Excerpted data:
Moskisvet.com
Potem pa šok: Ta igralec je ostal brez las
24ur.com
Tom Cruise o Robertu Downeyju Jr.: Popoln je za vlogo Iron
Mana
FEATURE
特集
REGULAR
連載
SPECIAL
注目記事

* * *

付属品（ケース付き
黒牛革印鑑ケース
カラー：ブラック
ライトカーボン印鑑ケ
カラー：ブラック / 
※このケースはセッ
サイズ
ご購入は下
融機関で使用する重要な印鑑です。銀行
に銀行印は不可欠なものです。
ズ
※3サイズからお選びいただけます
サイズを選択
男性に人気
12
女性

--

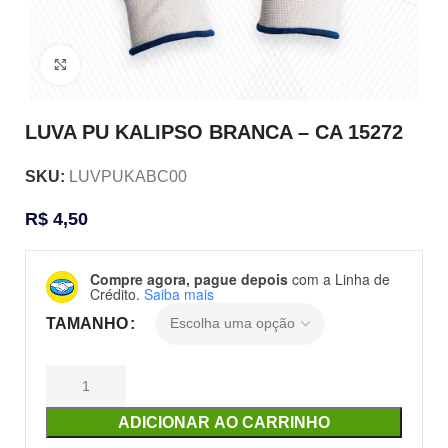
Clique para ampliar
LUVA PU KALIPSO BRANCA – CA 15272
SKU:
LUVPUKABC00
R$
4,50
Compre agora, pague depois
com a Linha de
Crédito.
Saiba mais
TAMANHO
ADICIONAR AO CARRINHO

Work request: Scan the records above for the lines holding "Compre agora, pague depois" and "ADICIONAR AO CARRINHO". Transcribe those two and every line between them word for word, and no others.

Answer to the exercise:
Compre agora, pague depois
com a Linha de
Crédito.
Saiba mais
TAMANHO
ADICIONAR AO CARRINHO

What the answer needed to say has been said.